Amazon’s AWS for instance has tools and features for customers to help them create resilient and available applications and infrastructures. Each of the regions where the AWS infrastructure is located consists of what Mr Robinson describes as 'availability zones' (AZs), made up of one or more data centres.
“AZs are distinct locations that are engineered to be insulated from failures in other AZs and provide inexpensive, low-latency network connectivity to other AZs in the same region. For example AZs are each on different tier-one networks, different electricity grids, different flood plains and different seismic zones. If one AZ were to fall off the face of the earth, all other AZs in the same region would still operate seamlessly. This gives customers the opportunity to architect their applications across multiple AZs in the same region to build highly available and resilient applications and infrastructures.”

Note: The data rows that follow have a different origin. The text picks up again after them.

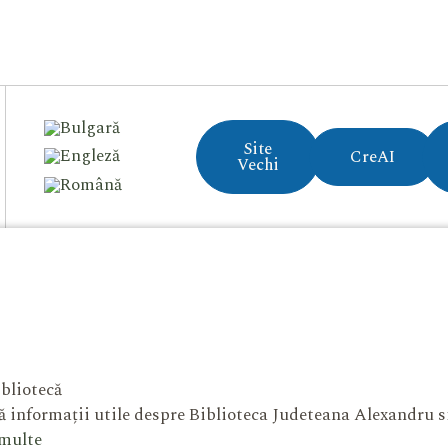
Site
CreAI
Vechi
bliotecă
 informații utile despre Biblioteca Judeteana Alexandru 
 multe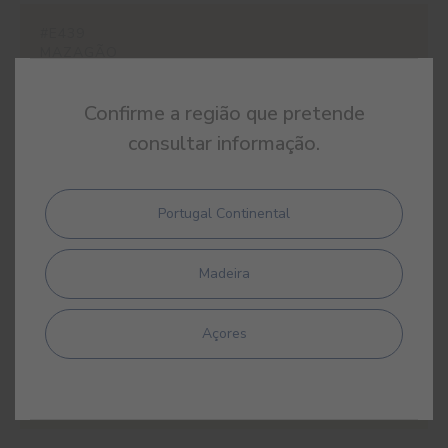
#E439
MAZAGÃO
Confirme a região que pretende
consultar informação.
#E440
PAPIRO
Portugal Continental
Madeira
#E441
Açores
AMARELO MALTA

This approach has been so successful among AWS's customers that one of them, on-demand internet streaming media provider Netflix, used Amazon’s tools and then built a program based on Amazon’s tools, called Chaos Monkey, which is designed to purposely cause failure in order to increase the resiliency of their applications. It randomly disables parts of the technology infrastructure to make sure it can survive common types of failure without any customer impact, says Mr Robinson. “The goal is to have a system so resilient that a failure at 3am on a Sunday will not even be noticed,” he adds. Netflix has now open-sourced this tool to other enterprises.
A greener approach
There is another, undeniable, advantage of the cloud, and that is how environmentally friendly it is. Back in 2007, IT accounted for 2% of the global carbon footprint, according to calculations by McKinsey. By 2020, this will have doubled.
Data centres use a lot of energy because they run non-stop and have to be kept cool to prevent the machines from overheating, which is why many are located in colder climates. But as more companies move at least part their workflow to the cloud, propriety data centres will use much less energy, thus cutting back the overall carbon footprint.
Google, for example, prides itself on the fact that it uses less energy than what the company refers to as a “typical data centre”. It buys green power from wind farms near its data centres and provides investment for new wind projects. On a website dedicated to its green ambitions, Google explains that another tactic is keeping the temperature on the server floors at 27 degrees Celsius, so that “we don’t need as much energy-intensive air-conditioning, and our employees get to wear shorts to work”.